PROBLEM TO SOLVE: Return the lines of the data below, from the one containing "Valeur comptable par action" through the very last, exactly and with both ends included; no pictures.

(Records from a dataset)
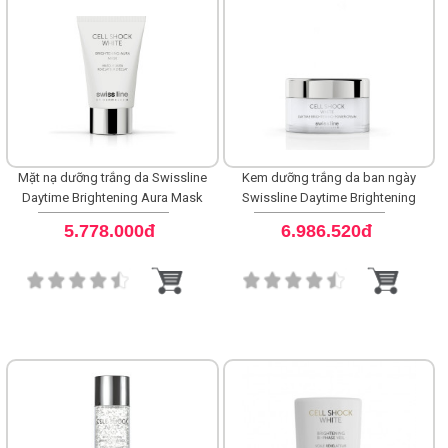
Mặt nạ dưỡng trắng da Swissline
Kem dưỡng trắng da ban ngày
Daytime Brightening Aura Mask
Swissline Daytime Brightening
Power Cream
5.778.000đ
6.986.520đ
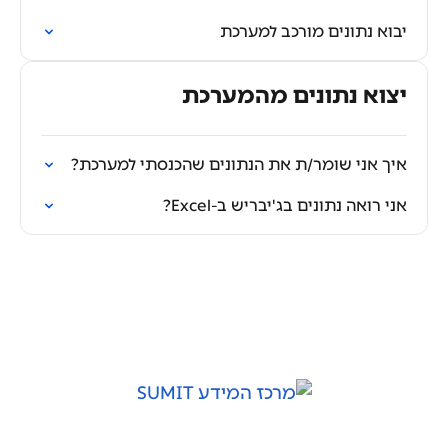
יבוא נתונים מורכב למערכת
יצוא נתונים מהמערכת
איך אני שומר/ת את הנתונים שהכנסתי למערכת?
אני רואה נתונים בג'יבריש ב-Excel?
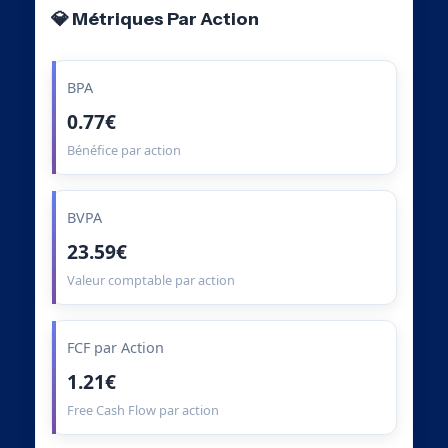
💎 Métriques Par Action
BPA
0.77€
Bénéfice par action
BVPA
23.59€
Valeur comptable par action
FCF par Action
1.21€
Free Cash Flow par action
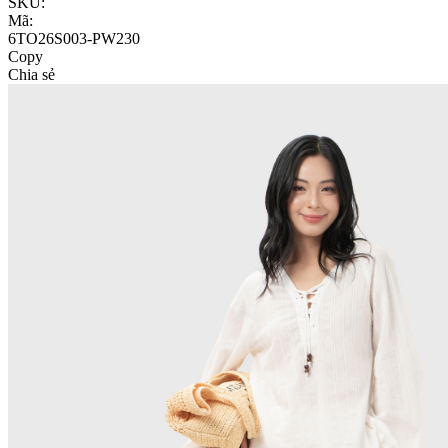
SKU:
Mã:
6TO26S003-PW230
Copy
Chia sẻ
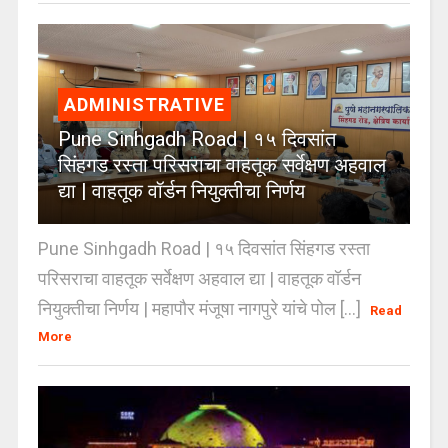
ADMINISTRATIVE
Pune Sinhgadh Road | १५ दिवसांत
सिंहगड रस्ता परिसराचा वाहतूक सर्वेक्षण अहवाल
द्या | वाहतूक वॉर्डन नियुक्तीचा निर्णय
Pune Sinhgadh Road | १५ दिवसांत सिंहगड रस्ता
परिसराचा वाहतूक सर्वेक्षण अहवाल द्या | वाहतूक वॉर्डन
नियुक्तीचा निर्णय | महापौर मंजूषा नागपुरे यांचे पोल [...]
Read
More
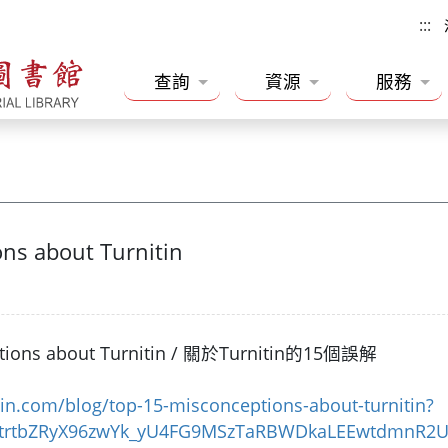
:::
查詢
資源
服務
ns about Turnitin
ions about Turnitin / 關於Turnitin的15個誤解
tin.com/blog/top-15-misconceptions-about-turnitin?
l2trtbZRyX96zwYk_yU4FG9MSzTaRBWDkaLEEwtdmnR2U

WRITTEN ANSWER:
Valeur comptable par action
FCF par Action
1.21€
Free Cash Flow par action
SKU:
Mã:
6TO26S003-PW230
Copy
Chia sẻ
ADMINISTRATIVE
Pune Sinhgadh Road | १५ दिवसांत
सिंहगड रस्ता परिसराचा वाहतूक सर्वेक्षण अहवाल
द्या | वाहतूक वॉर्डन नियुक्तीचा निर्णय
Pune Sinhgadh Road | १५ दिवसांत सिंहगड रस्ता
परिसराचा वाहतूक सर्वेक्षण अहवाल द्या | वाहतूक वॉर्डन
नियुक्तीचा निर्णय | महापौर मंजूषा नागपुरे यांचे पोल [...]
Read
More
:::
查詢
資源
服務
ns about Turnitin
ions about Turnitin / 關於Turnitin的15個誤解
tin.com/blog/top-15-misconceptions-about-turnitin?
l2trtbZRyX96zwYk_yU4FG9MSzTaRBWDkaLEEwtdmnR2U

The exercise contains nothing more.